Nayar’s also the father of two young children, and he realized pretty quickly that when it comes to cameras, they are an untapped market.
“Kids don’t carry cash in their pockets. It’s parents who do,” he says. “There are cameras for kids that are just cheap pieces of plastic … so that if you bought a camera for your kid, and they broke it, you didn’t feel bad about it.”
But Nayar wanted to do more than sell a good camera to youngsters. He’d had the idea for BigShot in the back of his head for about a year when he saw the film “Born into Brothels,” a 2004-Oscar-winning documentary about the slums of India and the kids who, when given cameras by the director, movingly recorded the stories there.
“Watching that movie basically reaffirmed that the camera is a very powerful piece of technology, and that it could be a real draw for kids,” he says.

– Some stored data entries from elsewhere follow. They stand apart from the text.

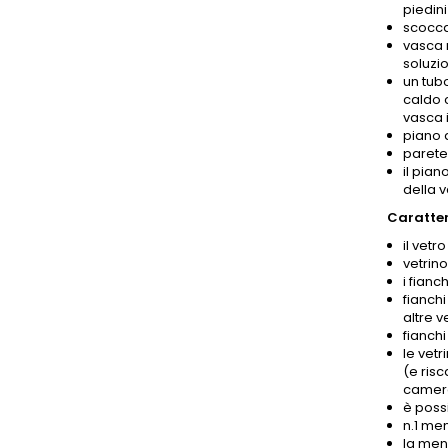
piedini
scocca
vasca m
soluzio
un tub
caldo 
vasca i
piano 
parete 
il pian
della 
Caratteri
il vetr
vetrin
i fianc
fianchi
altre v
fianchi
le vetr
(e risc
camera 
è poss
n.1 me
la men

Ever the educator, Nayar wanted to do more than get kids taking pretty pictures. Adding simple, if unnecessary, gadgets to the camera was a start, but the college professor wanted something else: a textbook.
He and three graduate students designed Bigshotcamera.org as an “interactive textbook,” with animated illustrations that show how energy is converted, how an electrical charge moves through the camera’s circuitry, and how filling a frame with light – or removing it completely – can affect images. There are explanations of photons, a tutorial on how cameras use a numbered code to record images, and a discussion about how the computer translates the code into pictures.

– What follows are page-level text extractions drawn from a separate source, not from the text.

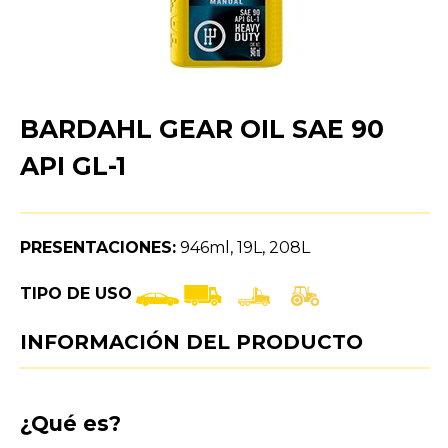
BARDAHL GEAR OIL SAE 90
API GL-1
PRESENTACIONES:
946ml, 19L, 208L
TIPO DE USO
INFORMACIÓN DEL PRODUCTO
¿Qué es?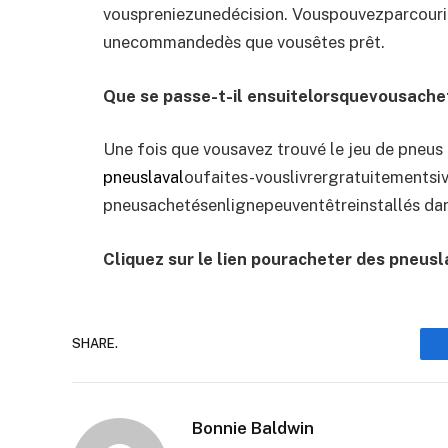
vouspreniezunedécision. Vouspouvezparcourir 
unecommandedès que vousêtes prêt.
Que se passe-t-il ensuitelorsquevousache
Une fois que vousavez trouvé le jeu de pneus
pneuslaval
oufaites-vouslivrergratuitementsi
pneusachetésenlignepeuventêtreinstallés dan
Cliquez sur le lien pouracheter des pneusl
SHARE.
Bonnie Baldwin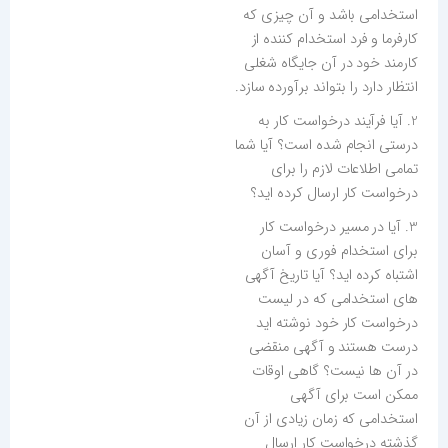
استخدامی باشد و آن چیزی که
کارفرما و فرد استخدام کننده از
کارمند خود در آن جایگاه شغلی
انتظار دارد را بتواند برآورده سازد.
2. آیا فرآیند درخواست کار به
درستی انجام شده است؟ آیا شما
تمامی اطلاعات لازم را برای
درخواست کار ارسال کرده اید؟
3. آیا در مسیر درخواست کار
برای استخدام فوری و آسان
اشتباه کرده اید؟ آیا تاریخ آگهی
های استخدامی که در لیست
درخواست کار خود نوشته اید
درست هستند و آگهی منقضی
در آن ها نیست؟ گاهی اوقات
ممکن است برای آگهی
استخدامی که زمان زیادی از آن
گذشته درخواست کار ارسال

It’s the photo galleries, though, where most of the interactivity takes place.
The website, though public, is still in testing, but visitors can view images from three focus groups that Nayar leads with graduate students Brian Smith, An Tran, and Guru Krishnan. (The latter two took BigShot to schools in their hometowns in Vietnam and India.)
Nayar has built a gallery of those images; He plans to expand slowly, starting with his next international workshop, in Japan in late December.
“[The camera] builds in tolerance. It dissolves biases,” he says. “It’s a way to show the kids that we’re all different in beautiful ways, but we’re all pretty much the same.”
Besides, there’s a natural draw, he thinks, in the chance to see how other people their age live in far-away places. The graduate students brought back to the US shots of middle schoolers posing with their friends in Vietnam’s busy public spaces, and candid stills of Indian schoolchildren eating lunch.
“Think about your kid, who here [in America] has a smart board and a projector and this amazing cafeteria, and you get exposed at a young age to this,” he says, looking at the lunchtime photos from India. “These kids come out with their bags, and in their bag they also have a little towel, which they unfold, on which the food goes.... There is no room to have lunch; they have an assembly space, and there are kids sitting all around.”
Like the photographers who use it, BigShot is still young. Nayar has gotten this far with the resources in his university research lab and with a grant from the search-engine giant Google. Eventually, he wants to turn the online gallery into a full-fledged social media site and make a commercial camera from his prototype.
At the moment, though, “I have exactly 12 of these,” he says. He wants to find a manufacturer who sees market value not just in the product, but in the project.
“I don’t want this to be seen as a toy,” he says. “I think that whoever decides to make these in large quantities must understand the value of this as well, or else you’ve kind of lost the point.”